◆ **TASK BRIEF**
Pictures aside, write out every record exactly as it appears.

◆ **EXTRACTED RECORDS**
──────────

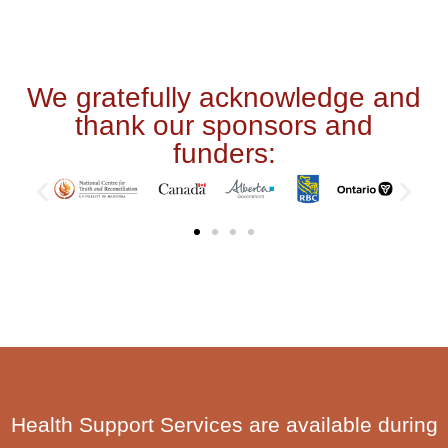
We gratefully acknowledge and
thank our sponsors and
funders:
Health Support Services are available during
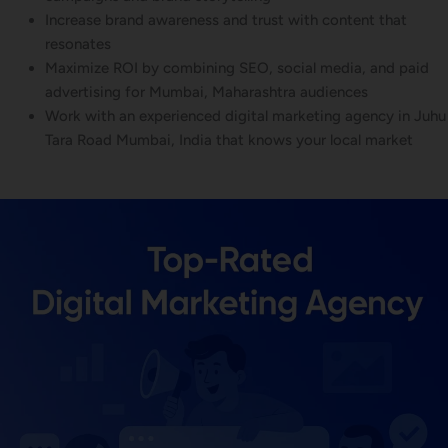
Increase brand awareness and trust with content that
resonates
Maximize ROI by combining SEO, social media, and paid
advertising for Mumbai, Maharashtra audiences
Work with an experienced digital marketing agency in Juhu
Tara Road Mumbai, India that knows your local market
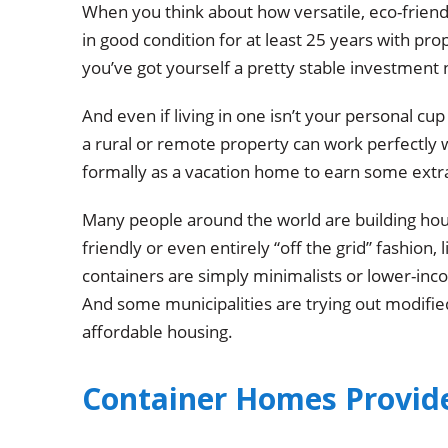
When you think about how versatile, eco-friend
in good condition for at least 25 years with pro
you’ve got yourself a pretty stable investment
And even if living in one isn’t your personal cup 
a rural or remote property can work perfectly w
formally as a vacation home to earn some extr
Many people around the world are building house
friendly or even entirely “off the grid” fashion, 
containers are simply minimalists or lower-inco
And some municipalities are trying out modifie
affordable housing.
Container Homes Provid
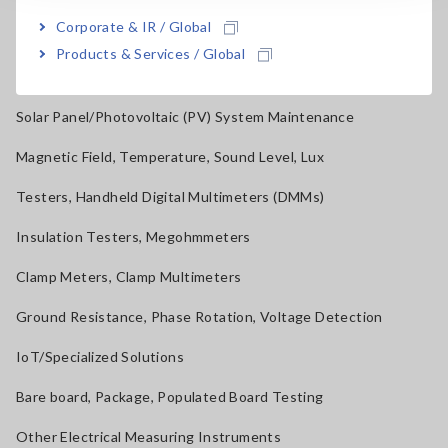
Corporate & IR / Global
Current Probes/Sensors, Voltage Probes, CAN Sensors
Products & Services / Global
RGB Laser/LED Optical Meters, LAN Cable Testers
Solar Panel/Photovoltaic (PV) System Maintenance
Magnetic Field, Temperature, Sound Level, Lux
Testers, Handheld Digital Multimeters (DMMs)
Insulation Testers, Megohmmeters
Clamp Meters, Clamp Multimeters
Ground Resistance, Phase Rotation, Voltage Detection
IoT/Specialized Solutions
Bare board, Package, Populated Board Testing
Other Electrical Measuring Instruments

──────────

◆ **ANSWER SECTION**
We gratefully acknowledge and
thank our sponsors and
funders:
Health Support Services are available during
Increase brand awareness and trust with content that
resonates
Maximize ROI by combining SEO, social media, and paid
advertising for Mumbai, Maharashtra audiences
Work with an experienced digital marketing agency in Juhu
Tara Road Mumbai, India that knows your local market
When you think about how versatile, eco-friend
in good condition for at least 25 years with pro
you’ve got yourself a pretty stable investment
And even if living in one isn’t your personal cup 
a rural or remote property can work perfectly w
formally as a vacation home to earn some extr
Many people around the world are building house
friendly or even entirely “off the grid” fashion, 
containers are simply minimalists or lower-inco
And some municipalities are trying out modifie
affordable housing.
Container Homes Provid
Corporate & IR / Global
Current Probes/Sensors, Voltage Probes, CAN Sensors
Products & Services / Global
RGB Laser/LED Optical Meters, LAN Cable Testers
Solar Panel/Photovoltaic (PV) System Maintenance
Magnetic Field, Temperature, Sound Level, Lux
Testers, Handheld Digital Multimeters (DMMs)
Insulation Testers, Megohmmeters
Clamp Meters, Clamp Multimeters
Ground Resistance, Phase Rotation, Voltage Detection
IoT/Specialized Solutions
Bare board, Package, Populated Board Testing
Other Electrical Measuring Instruments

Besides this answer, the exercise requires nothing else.